Most importantly, Shahidul has been able to demonstrate and convince others that successful advanced computer education can be taken down to the village level. For the immediate future, Shahidul wants to continue to organize computer orientation courses for schools to motivate both the management and students to invest in computer studies. His success has led a number of individuals to approach him about establishing similar institutes in other parts. He also wants to bring on board an Internet service provider to provide affordable Internet access in his area. Over the next five years, he hopes to assist in developing five more polytechnics and to continue working towards the ultimate goal of having training centers in every district of Bangladesh.

The Person

Shahidul's father passed away when he was very young, leaving Shahidul's older brothers to support the family.

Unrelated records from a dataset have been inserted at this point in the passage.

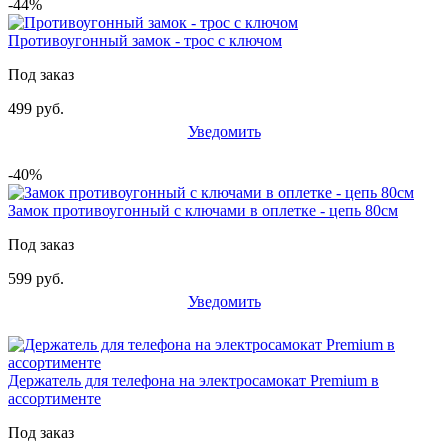
-44%
Противоугонный замок - трос с ключом
Под заказ
499 руб.
Уведомить
-40%
Замок противоугонный с ключами в оплетке - цепь 80см
Под заказ
599 руб.
Уведомить
Держатель для телефона на электросамокат Premium в
ассортименте
Под заказ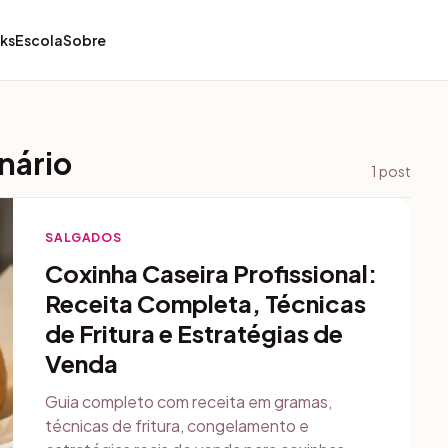
ks
Escola
Sobre
nário
1
post
SALGADOS
Coxinha Caseira Profissional:
Receita Completa, Técnicas
de Fritura e Estratégias de
Venda
Guia completo com receita em gramas,
técnicas de fritura, congelamento e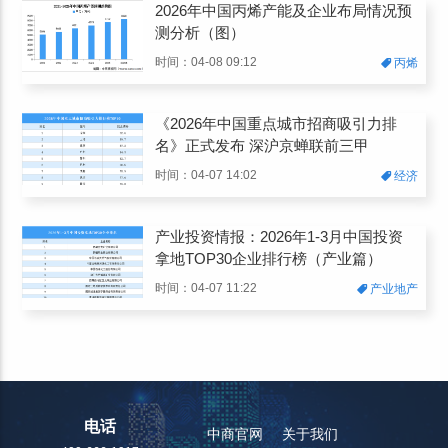
2026年中国丙烯产能及企业布局情况预
测分析（图）
时间：04-08 09:12
丙烯
《2026年中国重点城市招商吸引力排
名》正式发布 深沪京蝉联前三甲
时间：04-07 14:02
经济
产业投资情报：2026年1-3月中国投资
拿地TOP30企业排行榜（产业篇）
时间：04-07 11:22
产业地产
电话
中商官网
关于我们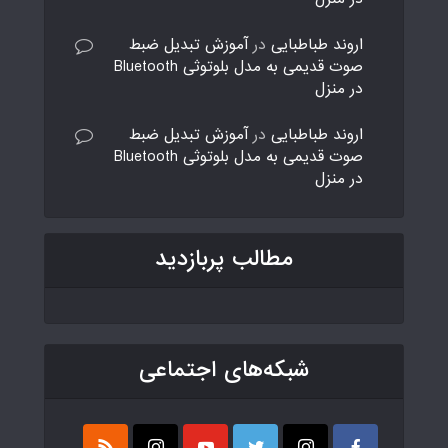
اروند طباطبایی
در
آموزش تبدیل ضبط
صوت قدیمی به مدل بلوتوثی Bluetooth
در منزل
اروند طباطبایی
در
آموزش تبدیل ضبط
صوت قدیمی به مدل بلوتوثی Bluetooth
در منزل
مطالب پربازدید
شبکه‌های اجتماعی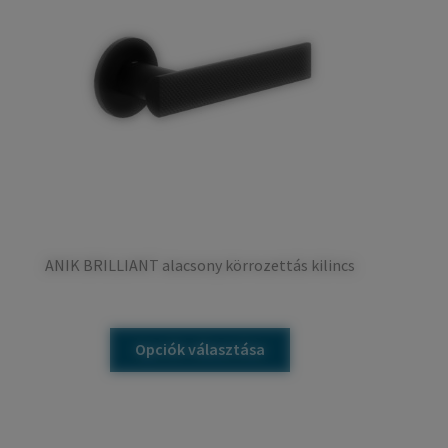
ANIK BRILLIANT alacsony körrozettás kilincs
Ennek
Opciók választása
a
terméknek
több
variációja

Despite the constant financial worries the family faced, Shahidul demonstrated leadership skills from an early age. When he was twelve-years-old, he formed a club to repair bamboo bridges and roads, plan sports events, plant trees, and so forth. While studying statistics at university, he was introduced to computers. At the time there was only one computer at the university and this was off-limits to most students. To gain access to it, he enrolled in a graduate-level course, which opened doors for him to work at the computer center. After graduating, he started his own computer center with money given to him by a friend. Later he worked in two research programs, including one run by the Grameen Trust, and then in a UNDP-funded project. These various work experiences allowed him to see more clearly what needed to be done. He also started a data entry and computer training enterprise, the profits from which he used to launch the first polytechnic institute.